# Source records
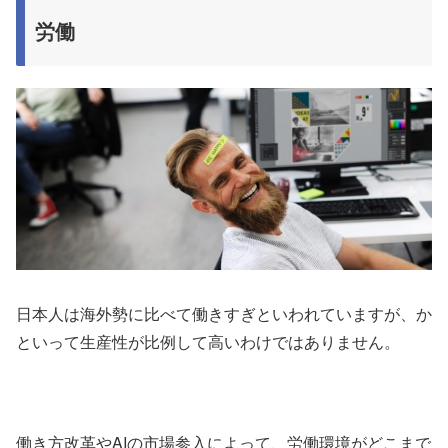
労働
日本人は海外勢に比べて働きすぎといわれていますが、か
といって生産性が比例して高いわけではありません。
働き方改革やAIの市場参入によって、労働環境がどこまで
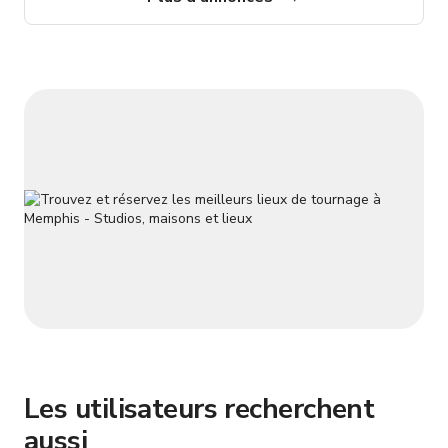
Espace de réunion à Memphis Découvrez l'hospitalité du Sud !
Situé juste à côté de l'I-55, ce lieu et hôtel vous placent à
moins de d
Les utilisateurs recherchent
aussi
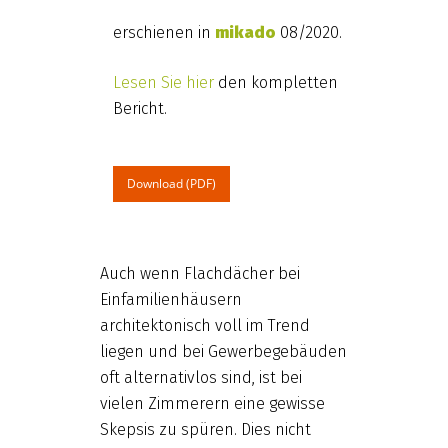
erschienen in
mikado
08/2020.
Lesen Sie hier
den kompletten
Bericht.
Download (PDF)
Auch wenn Flachdächer bei
Einfamilienhäusern
architektonisch voll im Trend
liegen und bei Gewerbegebäuden
oft alternativlos sind, ist bei
vielen Zimmerern eine gewisse
Skepsis zu spüren. Dies nicht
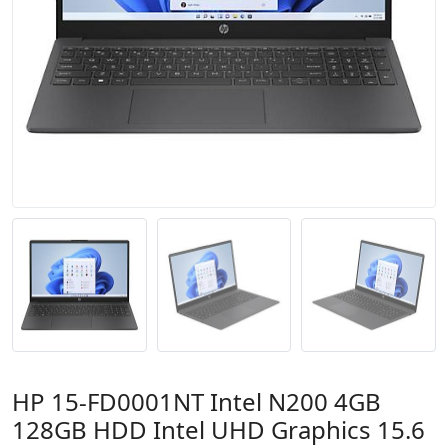
HP 15-FD0001NT Intel N200 4GB
128GB HDD Intel UHD Graphics 15.6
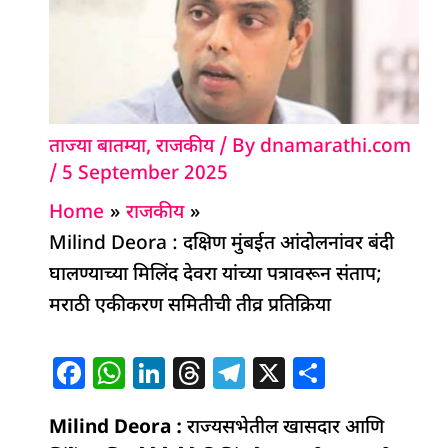
ताज्या बातम्या
,
राजकीय
/ By
dnamarathi.com
/
5 September 2025
Home
राजकीय
Milind Deora : दक्षिण मुंबईत आंदोलनांवर बंदी
घालण्याच्या मिलिंद देवरा यांच्या पत्रावरून संताप;
मराठी एकीकरण समितीची तीव्र प्रतिक्रिया
F
W
Li
T
T
X
S
a
h
n
h
el
h
Milind Deora :
c
at
k
राज्यसभेतील खासदार आणि
re
e
ar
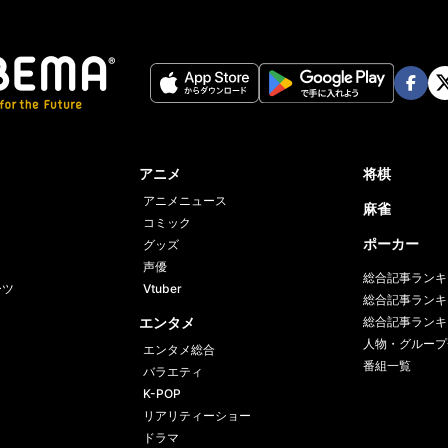
Face
Twi
book
er
アニメ
将棋
アニメニュース
麻雀
コミック
ポーカー
グッズ
声優
総合記事ランキ
ーツ
Vtuber
総合記事ランキ
エンタメ
総合記事ランキ
人物・グループ
エンタメ総合
番組一覧
バラエティ
K-POP
リアリティーショー
ドラマ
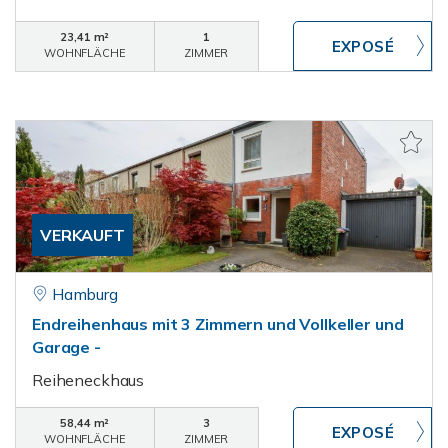
23,41 m²
1
WOHNFLÄCHE
ZIMMER
VERKAUFT
Hamburg
Endreihenhaus mit 3 Zimmern und Vollkeller und
Garage -
Reiheneckhaus
58,44 m²
3
WOHNFLÄCHE
ZIMMER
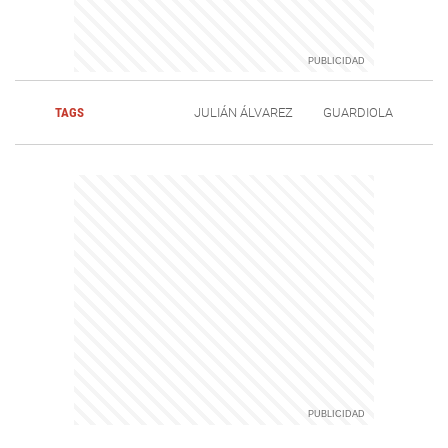
TAGS
JULIÁN ÁLVAREZ
GUARDIOLA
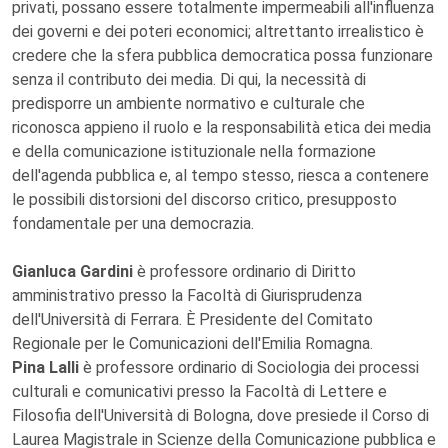
privati, possano essere totalmente impermeabili all'influenza
dei governi e dei poteri economici; altrettanto irrealistico è
credere che la sfera pubblica democratica possa funzionare
senza il contributo dei media. Di qui, la necessità di
predisporre un ambiente normativo e culturale che
riconosca appieno il ruolo e la responsabilità etica dei media
e della comunicazione istituzionale nella formazione
dell'agenda pubblica e, al tempo stesso, riesca a contenere
le possibili distorsioni del discorso critico, presupposto
fondamentale per una democrazia.
Gianluca Gardini
è professore ordinario di Diritto
amministrativo presso la Facoltà di Giurisprudenza
dell'Università di Ferrara. È Presidente del Comitato
Regionale per le Comunicazioni dell'Emilia Romagna.
Pina Lalli
è professore ordinario di Sociologia dei processi
culturali e comunicativi presso la Facoltà di Lettere e
Filosofia dell'Università di Bologna, dove presiede il Corso di
Laurea Magistrale in Scienze della Comunicazione pubblica e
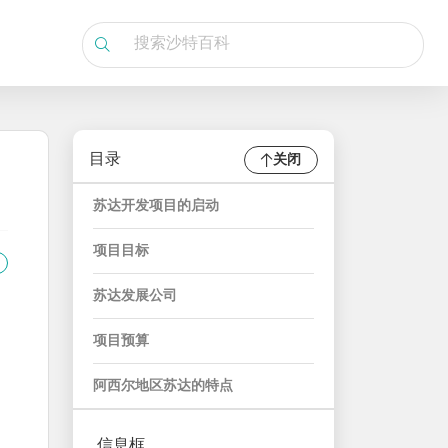
目录
关闭
苏达开发项目的启动
项目目标
苏达发展公司
项目预算
阿西尔地区苏达的特点
信息框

# To do
Omit the pictures; print the records above exactly.

# Response area
労働
日本人は海外勢に比べて働きすぎといわれていますが、か
といって生産性が比例して高いわけではありません。
働き方改革やAIの市場参入によって、労働環境がどこまで
Espace de réunion à Memphis Découvrez l'hospitalité du Sud !
Situé juste à côté de l'I-55, ce lieu et hôtel vous placent à
moins de d
Les utilisateurs recherchent
aussi
erschienen in
mikado
08/2020.
Lesen Sie hier
den kompletten
Bericht.
Download (PDF)
Auch wenn Flachdächer bei
Einfamilienhäusern
architektonisch voll im Trend
liegen und bei Gewerbegebäuden
oft alternativlos sind, ist bei
vielen Zimmerern eine gewisse
Skepsis zu spüren. Dies nicht
HP 15-FD0001NT Intel N200 4GB
128GB HDD Intel UHD Graphics 15.6
ताज्या बातम्या
,
राजकीय
/ By
dnamarathi.com
/
5 September 2025
Home
राजकीय
Milind Deora : दक्षिण मुंबईत आंदोलनांवर बंदी
घालण्याच्या मिलिंद देवरा यांच्या पत्रावरून संताप;
मराठी एकीकरण समितीची तीव्र प्रतिक्रिया
F
W
Li
T
T
X
S
a
h
n
h
el
h
Milind Deora :
c
at
k
राज्यसभेतील खासदार आणि
re
e
ar
Face
Twi
book
er
アニメ
将棋
アニメニュース
麻雀
コミック
ポーカー
グッズ
声優
総合記事ランキ
ーツ
Vtuber
総合記事ランキ
エンタメ
総合記事ランキ
人物・グループ
エンタメ総合
番組一覧
バラエティ
K-POP
リアリティーショー
ドラマ
23,41 m²
1
WOHNFLÄCHE
ZIMMER
VERKAUFT
Hamburg
Endreihenhaus mit 3 Zimmern und Vollkeller und
Garage -
Reiheneckhaus
58,44 m²
3
WOHNFLÄCHE
ZIMMER
TAGS
JULIÁN ÁLVAREZ
GUARDIOLA
privati, possano essere totalmente impermeabili all'influenza
dei governi e dei poteri economici; altrettanto irrealistico è
credere che la sfera pubblica democratica possa funzionare
senza il contributo dei media. Di qui, la necessità di
predisporre un ambiente normativo e culturale che
riconosca appieno il ruolo e la responsabilità etica dei media
e della comunicazione istituzionale nella formazione
dell'agenda pubblica e, al tempo stesso, riesca a contenere
le possibili distorsioni del discorso critico, presupposto
fondamentale per una democrazia.
Gianluca Gardini
è professore ordinario di Diritto
amministrativo presso la Facoltà di Giurisprudenza
dell'Università di Ferrara. È Presidente del Comitato
Regionale per le Comunicazioni dell'Emilia Romagna.
Pina Lalli
è professore ordinario di Sociologia dei processi
culturali e comunicativi presso la Facoltà di Lettere e
Filosofia dell'Università di Bologna, dove presiede il Corso di
Laurea Magistrale in Scienze della Comunicazione pubblica e
目录
关闭
苏达开发项目的启动
项目目标
苏达发展公司
项目预算
阿西尔地区苏达的特点
信息框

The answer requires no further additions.